Sunday, November 16, 2008

Absolutely Not!

I'm already embarrassed by some of the barely edited posts floating around this blog, so when readers after my last post began requesting that I display, for my further embarrassment, stories I wrote in childhood, I said no way. Besides, most of my early work is no longer extant, with the important exception of that pirate story I dictated to my kindergarten teacher and which she faithfully transcribed.

However, it appears I do have most of my attempts from middle and high school, excepting the hundred-page novel rough draft I typed on a Tandy 1000 in seventh grade. Looking back on the way I used to write, I have to admit I think it's pretty funny. Maybe you will too. At the very least, a brief excerpt ought to silence everyone who wants to see my early work. Behold, then--be blinded by a chunk of unedited rough draft from high school:

The Insectoid glared with all-seeing compound eyes at the monitor before him. The picture was fuzzy, and loosing stability.

"The camera in my pet’s eye was damaged by the fall, and it is not repared."

With a powerful, armor-plated arm, he waved an elaborate guesture in the air and closed his eyes to concentrate. He spoke angrily to the monitor, screaming at it in sharp hisses. Slowly, the white fizz of the flourescent screen faded, until it lay only at the edges. The Insectoid spoke again.
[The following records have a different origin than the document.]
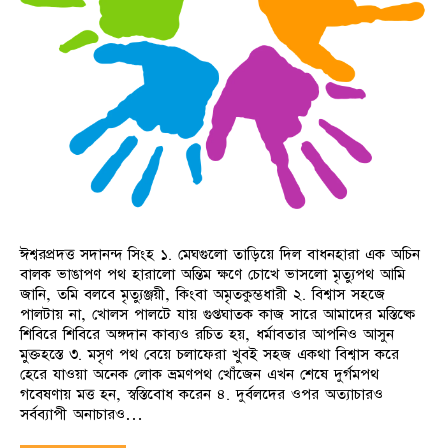
ঈশ্বরপ্রদত্ত সদানন্দ সিংহ ১. মেঘগুলো তাড়িয়ে দিল বাধনহারা এক অচিন
বালক ভাঙাপণ পথ হারালো অন্তিম ক্ষণে চোখে ভাসলো মৃত্যুপথ আমি
জানি, তমি বলবে মৃত্যুঞ্জয়ী, কিংবা অমৃতকুম্ভধারী ২. বিশ্বাস সহজে
পালটায় না, খোলস পালটে যায় গুপ্তঘাতক কাজ সারে আমাদের মস্তিষ্কে
শিবিরে শিবিরে অঙ্গদান কাব্যও রচিত হয়, ধর্মাবতার আপনিও আসুন
মুক্তহস্তে ৩. মসৃণ পথ বেয়ে চলাফেরা খুবই সহজ একথা বিশ্বাস করে
হেরে যাওয়া অনেক লোক ভ্রমণপথ খোঁজেন এখন শেষে দুর্গমপথ
গবেষণায় মত্ত হন, স্বস্তিবোধ করেন ৪. দুর্বলদের ওপর অত্যাচারও
সর্বব্যাপী অনাচারও…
"Bach’tarah’gak’tah’dak’kgagdk’noak’krok’bok’dok’fok’tok’trouuck."

The monitor reluctantly cleared.

The Insectoid crossed two of his arms in front of him and glared at the dim screen, elevated above the floor, from his dark cove. The picture showed him exactly what he wanted to see. He slammed a powerful fist mightily onto the corner of his dismal throne.

"Simple-minded fools! I have them where I want them. They will not escape me. None shall squirm between the fingers of my omnipotent wrath. The pitiful slimes shall writhe beneath my crushing boot!" The powerful voice rang with electric force throughout the depths of the black, cavernous room.

"My pet has already spied for me enough, and its weakling flesh is well-repaired. See now my indestructible armies of Undead shall smash their puny attempts at defiance!"

A great hand sliced down and smashed into a button at the Insectoid’s right hand.

After that, the great hall was filled with the bone-chilling sounds of deep, maniacal laughter, bringing on the creators of doom.

Yes, the bold text is in the original. And yes, in my early days, I wrote a lot like Thea von Harbou. Now don't ask for any more of that, because you're not getting any. Ever. But I do admit I would like to see "Bach’tarah’gak’tah’dak’kgagdk’noak’krok’bok’dok’fok’tok’trouuck" go viral and show up in weird places, sort of like "All your base are belong to us."